SEP, işçileri, egemen sınıf tarafından emekçileri bölmek ve kapitalizmin yarattığı krizlere sosyalist bir çözüm bulma mücadelesini zayıflatmak için defalarca kullanılmış olan Sinhala şovenizmini ya da Tamil toplulukçuluğunu körükleme girişimlerine şiddetle karşı çıkmaya çağırır. İşçilerin ve yoksulların bu mücadeledeki müttefiki, yükselen enflasyona, işten çıkarmalara ve ücret kesintilerine karşı her ülkede mücadeleye giren uluslararası işçi sınıfıdır.

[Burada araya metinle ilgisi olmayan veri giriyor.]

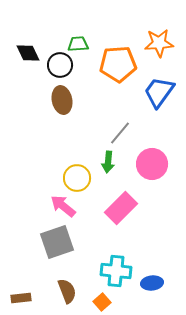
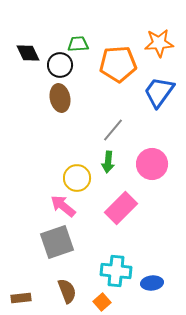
brown ellipse: moved 2 px left, 2 px up
gray line: moved 7 px left, 3 px up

Sri Lankalı işçiler, eylem komitelerini Dördüncü Enternasyonal’in Uluslararası Komitesi tarafından önayak olunan Taban Komitelerinin Uluslararası İşçi İttifakı’na bağlayarak kendi mücadelelerini dünya genelindeki işçilerin mücadeleleri ile koordine edip birleştirebilirler.

İşçileri ve gençleri bu program uğruna mücadele etmek üzere SEP’e katılmaya çağırıyoruz.